THE DATA |
* * * * * * * * *

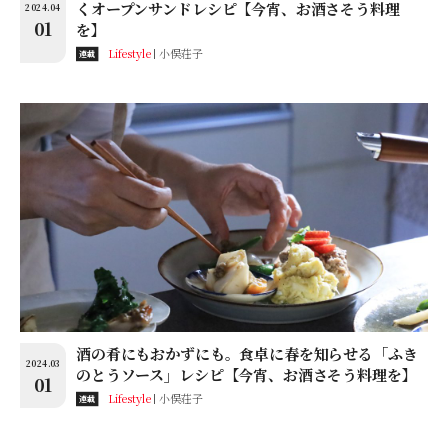
くオープンサンドレシピ【今宵、お酒さそう料理
2024.04
01
を】
Lifestyle
小俣荘子
連載
酒の肴にもおかずにも。食卓に春を知らせる「ふき
2024.03
のとうソース」レシピ【今宵、お酒さそう料理を】
01
Lifestyle
小俣荘子
連載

* * * * * * * * *

ASSIGNED TASK | The entries above need to be output again in full, exactly, and without pictures.

ANSWER TO THE PROBLEM |
くオープンサンドレシピ【今宵、お酒さそう料理
2024.04
01
を】
Lifestyle
小俣荘子
連載
酒の肴にもおかずにも。食卓に春を知らせる「ふき
2024.03
のとうソース」レシピ【今宵、お酒さそう料理を】
01
Lifestyle
小俣荘子
連載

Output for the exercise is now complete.